张伟这次吸取了上一次的教训,却又陷入了另一个极端,他以为自己看透了胡一菲的套路,猛地一拍大腿,像是发现了新大陆般兴奋地大喊道:“每只鸟都是用两只脚走路的,哈哈……这次我可不会再上当了!你别想再误导我了!”说这话时,他眼神里满是狂喜,仿佛已经看到了自己翻盘成功、债务清零、夺回尊严的画面,连身体都因为激动而微微颤抖。

诺澜看着张伟这副笃定又得意的模样,无奈地摇了摇头,语气里带着几分温柔的提醒,声音软乎乎的,却满是一针见血的指出,像是在给张伟泼一盆冷水:“张伟,麻雀是用跳的,不是用走的。”

周景川也忍不住笑出了声,语气里带着几分戏谑的补充,声音里满是看热闹的意味,还夹杂着几分科普的认真,像是在给张伟普及知识:“还有蜂鸟,它的双脚极为细弱,像两根纤细的绣花针,仅能用于站立或抓握枝条,根本无法支撑身体行走或跳跃。它们几乎一生都在飞行中度过,捕食、交配甚至睡觉时都能保持空中悬停,双脚早已退化为辅助器官,别说走路了,连稍微用力挪动一下都做不到,完全派不上用场。
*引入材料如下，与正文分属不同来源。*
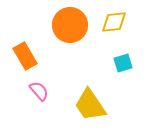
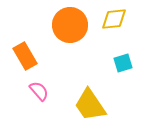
yellow diamond: moved 3 px up
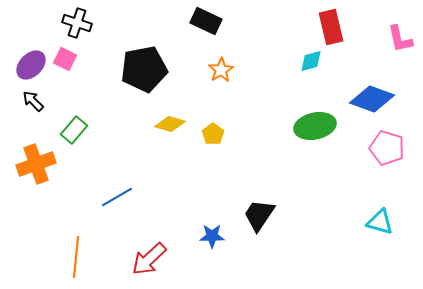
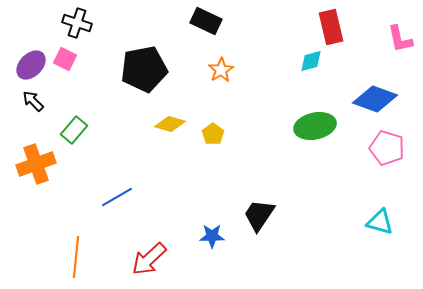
blue diamond: moved 3 px right
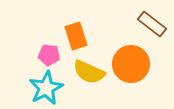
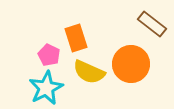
orange rectangle: moved 2 px down
pink pentagon: rotated 20 degrees clockwise
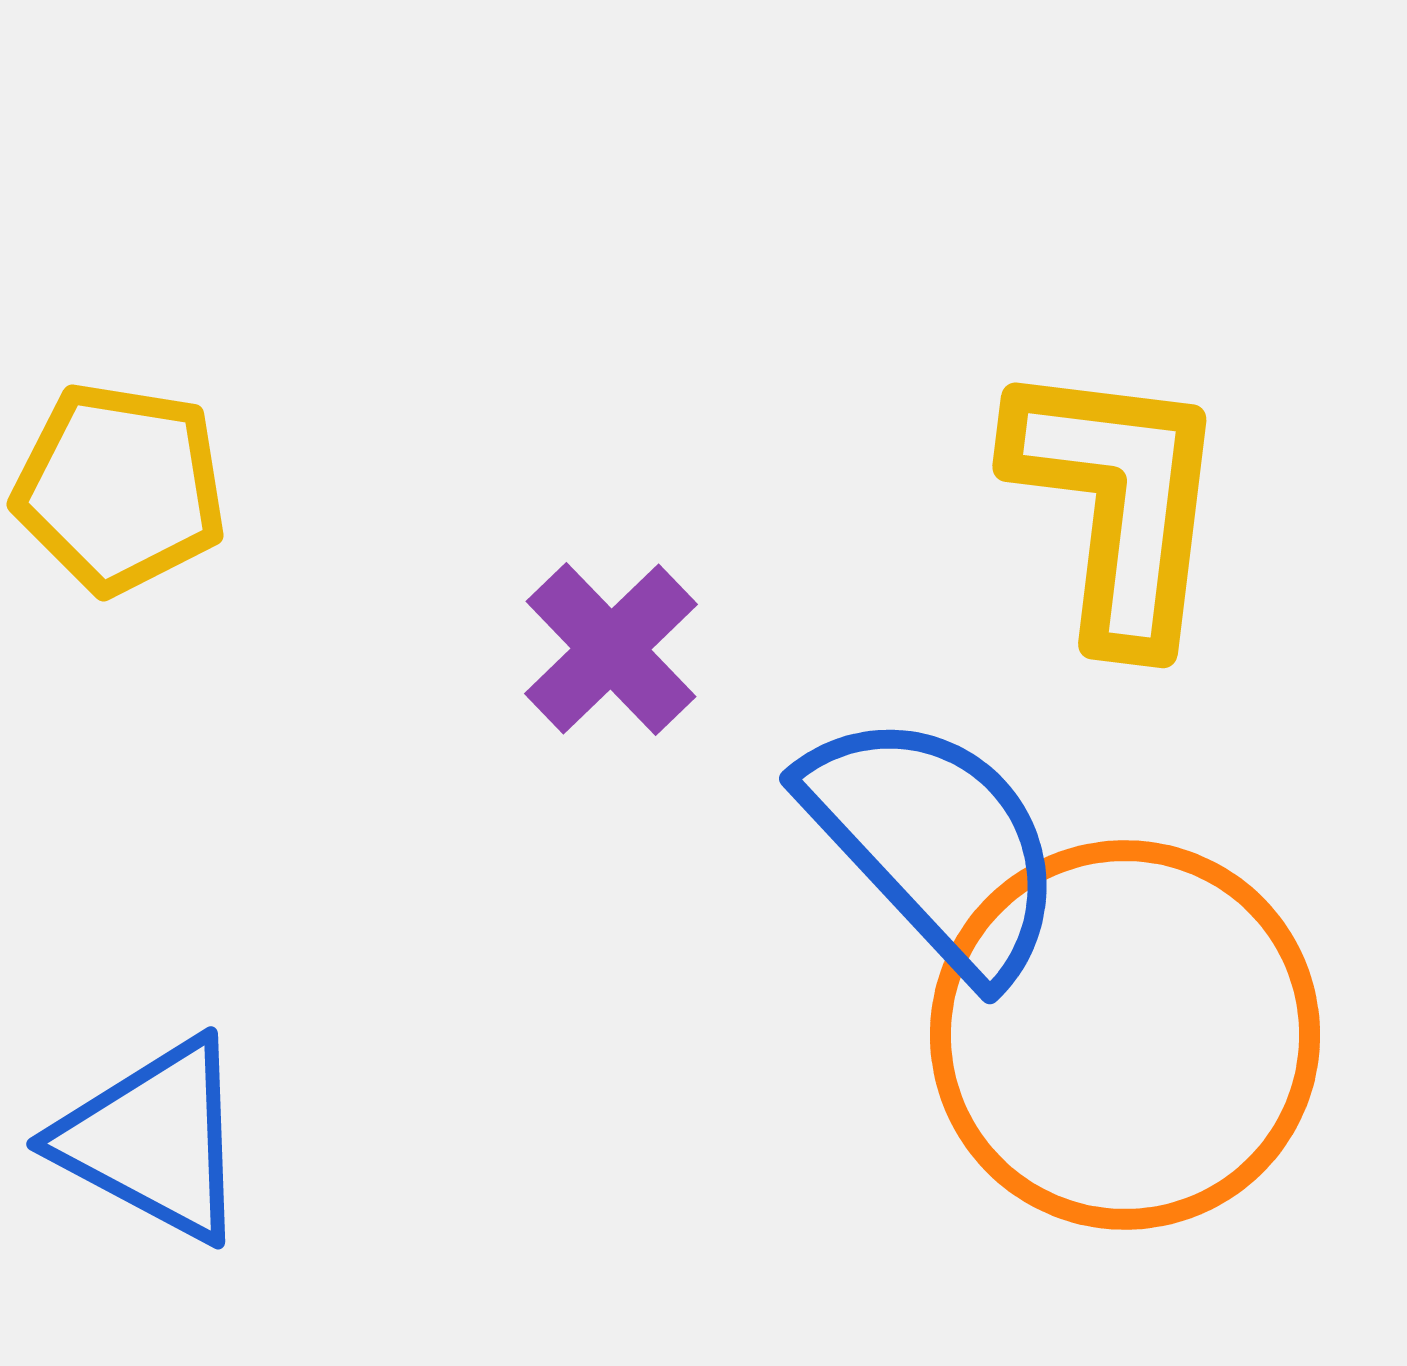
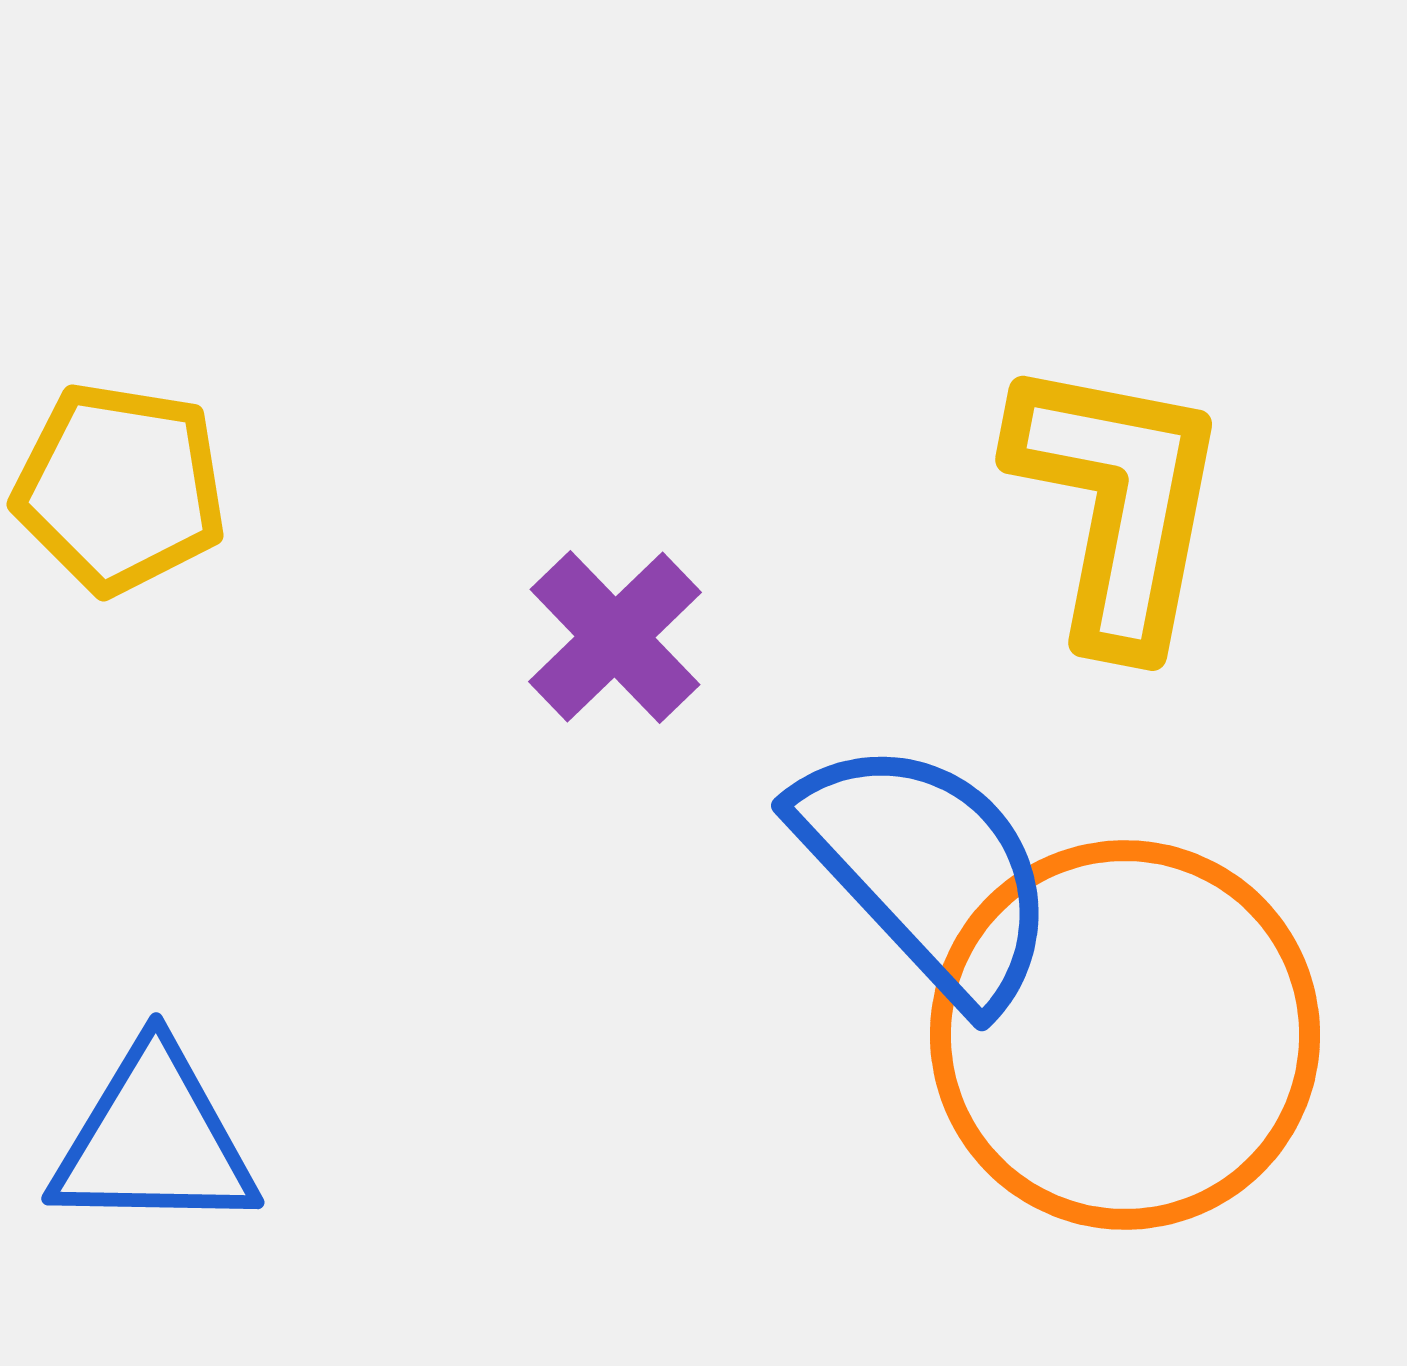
yellow L-shape: rotated 4 degrees clockwise
purple cross: moved 4 px right, 12 px up
blue semicircle: moved 8 px left, 27 px down
blue triangle: rotated 27 degrees counterclockwise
”

胡一菲嘴角勾起一抹戏谑的笑容,语气里满是调侃的嘲弄,眼神里满是“我就知道你会错”的笃定,像是早就预料到了这个结果:“小周郎和诺澜说的对,所以张伟,你又错了。”

张伟听完,像是被一道惊雷劈中,整个人瞬间僵在原地,眼神里的狂喜瞬间被无尽的绝望取代,他瞪大了眼睛,眼神空洞无神,嘴巴张了又闭,闭了又张,却一个字也说不出来,仿佛全身的力气都被瞬间抽空了,连站都站不稳,身体微微摇晃着。至此,这场牵动人心、充满欢声笑语与戏剧性的智力赌局,以张伟彻底oUt、满盘皆输的结局,正式落下了帷幕。